One great way to really enjoy the bits and bobs that make this region interesting is to go by car. However, that obviously involves using tollways, etc. run by various countries. So to help you keep the info straight, read on.

Italy
All tolls payable in Euros or by credit card.  However, there are no toll roads south of Bari, so for the Salento no worries - the dual carriageways are all free.

Slovenia
All cars using the motorways/tollways are required to have a vignette (basically a sticker that goes inside the front window) lest they face a massive fine. This replaced all tolls, and for passenger cars cost 15Euros/weekly vignette, 30Euros/monthly vignette, or 95Euros for a vignette good for a year. Check the official highway site for updated info. Vignettes are available at most service stations, including Petrol and OMV.

Croatia
Croatia's increasingly extensive tollway network allows for payment in either kuna or Euros. Most, if not all, tollbooths also accept credit cards. Do NOT lose your toll stub - if you do, they charge you 200% of the longest possible route you could have taken (let us just say we know someone this happened to...this might be the same moment we discovered they accepted credit cards for payment). 

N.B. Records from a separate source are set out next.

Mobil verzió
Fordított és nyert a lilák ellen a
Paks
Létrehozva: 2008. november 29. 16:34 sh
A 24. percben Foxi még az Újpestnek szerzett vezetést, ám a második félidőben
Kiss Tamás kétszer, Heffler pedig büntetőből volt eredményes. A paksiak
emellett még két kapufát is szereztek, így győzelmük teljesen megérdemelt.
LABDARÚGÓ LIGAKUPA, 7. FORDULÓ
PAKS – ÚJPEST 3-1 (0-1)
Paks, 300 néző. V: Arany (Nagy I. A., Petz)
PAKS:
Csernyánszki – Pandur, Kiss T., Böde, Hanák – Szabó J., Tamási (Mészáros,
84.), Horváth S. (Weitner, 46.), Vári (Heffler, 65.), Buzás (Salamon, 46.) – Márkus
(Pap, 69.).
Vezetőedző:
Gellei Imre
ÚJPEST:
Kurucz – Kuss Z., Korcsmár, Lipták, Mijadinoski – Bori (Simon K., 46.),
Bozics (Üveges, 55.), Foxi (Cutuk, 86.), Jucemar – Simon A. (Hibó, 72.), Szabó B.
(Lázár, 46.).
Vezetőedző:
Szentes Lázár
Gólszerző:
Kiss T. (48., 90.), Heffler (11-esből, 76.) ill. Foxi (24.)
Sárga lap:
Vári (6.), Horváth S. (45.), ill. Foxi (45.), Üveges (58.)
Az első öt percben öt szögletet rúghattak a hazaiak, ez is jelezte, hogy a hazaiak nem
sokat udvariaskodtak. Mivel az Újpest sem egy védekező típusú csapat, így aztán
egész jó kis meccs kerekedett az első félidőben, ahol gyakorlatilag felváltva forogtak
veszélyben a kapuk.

The Croatian Auto Club (HAK) provides current information on traffic blockages on tollways and at border crossings on their website, as well as on state radio (HRT). During the tourist season the radio updates are in English, German, and Italian as well as Croatian, so set the TA setting on your radio to 'on'.

Serbia
Pay tolls can be paid in Dinars or Euros on the main exits (Belgrade, borders with Croatia and Macedonia), but the smaller exits don't always accept Euros. Also, there is a double-digit exchange fee. In other words, pay in dinars. There are exchange offices at all major border crosssing - just change 30 or so Euros and you should be fine.

Bosnia & Herzegovina
The only toll road in the country is between Sarajevo and Zenica, and it costs 1.5 KM for cars - cash only.

Montenegro
There is an Eco-Tax of 10 euros/car for a sticker valid for one year, payable at border crossings. The Trebinje-Herzeg Novi toll road costs 3 euros (although not sure why you would be on that road) and the Herzeg Novi-Tivat Ferry costs 4 Euros for cars.

Macedonia
The main freeways in Macedonia run from the entrances to Macedonia on the Belgrade/Skopje/Thessaloniki thoroughfare, as well as on the Skopje/Tetovo/Gostivar freeway, which is the primary route to Ohrid, as well as to Tirana, Albania. Payment is accepted in MKD only, so if you are coming from Belgrade make sure you stop at the border to change a bit of money. The tolls are relatively small (none over 100 MKD), but still, if you don't have any denars it is a problem. Change money at the Tabanovce border crossing as you enter from Serbia, or if coming from Kosovo, make sure you stop and get some before hitting the highway to either Greece or Ohrid.